А один раз зимой, когда мы ехали к ним, за нами гнались волки. Мы, конечно, ничего об этом не знали и были в восторге от быстрой езды, но кум, когда мы влетели в деревню, поседел, а одна лошадь пала! Говорим с Левушкой, вспоминаем, а в глазах рана. Вспомнили историю с сажелкой: во дворе нашего дома была сажелка, я придумала сделать плот и переплыть на другую сторону. Я связала три бревнышка и прыгнула, Левушка долго не решался, а когда решился, то плот уже поплыл. Сажелкой на Смоленщине называется небольшое озерцо, грязное, с тиной. Когда я выплыла на середину, мне стало страшно, что я упаду, увязну в тине, ко мне присосутся пиявки, и я подавлюсь головастиками. Только я так подумала, как плот перевернулся. Кричать и звать на помощь нельзя, накажут. Я вылезла сама, а Левушка уже обежал сажелку и, стуча зубами от страха, смотрел на меня во все глаза: я в тине, потеряла сандалик. Я уговорила Левушку пробраться тихонько в дом, принести мне воды и переодеться, а сама спряталась за сараем. Вместо Левушки из-за сарая появилась Тетя Варя с ремнем. Левушку выпороли тоже, нас всегда и пороли, и ласкали вместе… А зимой я смастерила всем ребятам деревянные дощечки, чтобы кататься по реке сверху вниз, и поехала первая, а внизу была прорубь, и я с размаху в нее въехала. Дяаколь никогда нас не наказывал и всегда меня защищал! Так захотелось посмотреть Кардымово. Когда все беды кончатся, обязательно туда поедем и найдем наш дом — он был большой, красивый, наверное, помещичий, а Левушка по памяти нарисует портрет кумы.

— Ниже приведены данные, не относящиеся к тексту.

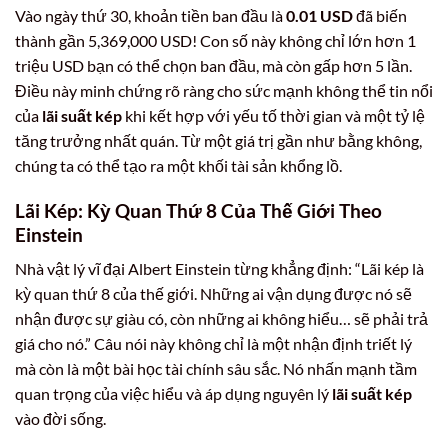
Vào ngày thứ 30, khoản tiền ban đầu là
0.01 USD
đã biến
thành gần 5,369,000 USD! Con số này không chỉ lớn hơn 1
triệu USD bạn có thể chọn ban đầu, mà còn gấp hơn 5 lần.
Điều này minh chứng rõ ràng cho sức mạnh không thể tin nổi
của
lãi suất kép
khi kết hợp với yếu tố thời gian và một tỷ lệ
tăng trưởng nhất quán. Từ một giá trị gần như bằng không,
chúng ta có thể tạo ra một khối tài sản khổng lồ.
Lãi Kép: Kỳ Quan Thứ 8 Của Thế Giới Theo
Einstein
Nhà vật lý vĩ đại Albert Einstein từng khẳng định: “Lãi kép là
kỳ quan thứ 8 của thế giới. Những ai vận dụng được nó sẽ
nhận được sự giàu có, còn những ai không hiểu… sẽ phải trả
giá cho nó.” Câu nói này không chỉ là một nhận định triết lý
mà còn là một bài học tài chính sâu sắc. Nó nhấn mạnh tầm
quan trọng của việc hiểu và áp dụng nguyên lý
lãi suất kép
vào đời sống.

В Кардымове я научилась отлично драться. Надо было защищать Левушку — он пока поворачивался, ему разбивали нос. А рядом с нами жила семья Петуховых, огромная, много детей, богатая, рыжая, в двухэтажном, самом лучшем в Кардымове доме, лошади, коровы, они были кулаками. Самый младший гаденыш-Петька все время делал нам с Левушкой гадости. Он был старше нас, ему было семь лет, он уже ездил верхом на лошади, и, когда я вымолила хоть разок посидеть на лошади, он посадил меня на самую дикую, и она сбросила меня. Этот Петька Левушку везде дубасил и Дяаколь показал, как защищать нас двоих. Кроме того что Петька лез в драку, он обзывал нас «нищими», «голодными» и ел на наших глазах ватрушки, за что получал от меня в нос, и, конечно, я за все это дразнила его «рыжим», и ему это тоже не нравилось.
Встретила Тосю, она ехала в машине, увидела меня, не остановилась и сделала большие глаза, показывая, что со мной общаться не может. Откуда она могла узнать, что Папа и Баби арестованы?
Дела наши совсем плохи, кончаются деньги и вещи, теперь друзья приносят крупу, хлеб, все, что возможно. Выхода найти не могу. Могу пойти грузить, там не требуют трудовую книжку, но что я наработаю и если свалюсь, то даже с протянутой рукой некому будет стоять. Сказали мне, что на периферии меня могут принять в театр, несмотря на запись в трудовой книжке, потому что героинь нет нигде. Но я не могу уехать из Москвы — у окошек на Лубянке нет ответа ни о Баби, ни о Папе, и стоять надо днями. И с Левушкой плохо. Когда умер Дяаколь, Тетя Варя с Левушкой переехали в Москву и жили у нас в той большой квартире, а когда мы стали лишенцами и нас выселили, то им негде было жить, и Тетя Варя разыскала своих друзей по Смоленску Астровых, и они перебрались к ним. Это русская интеллигентная семья, тогда еще сохранившаяся, доброжелательная, открытая, дружная, мы с Левушкой были там как родные.
Астров учился в знаменитом институте Красной профессуры, где учились все коммунисты, пришедшие к власти после революции. Астров был другом Бухарина, с которым мы детьми играли в прятки. Бухарина расстреляли, начался разгром и этой семьи. Астрова арестовали и тоже расстреляли. Тетя Аля заболела сердцем и молодой умерла, трое девочек остались с совсем старой бабушкой. Левушке там жить больше нельзя, его могут выбросить из института, и он ночует, где придется, иногда и просто на нашем бульваре, а к нам приходит тихонько со своим ключом.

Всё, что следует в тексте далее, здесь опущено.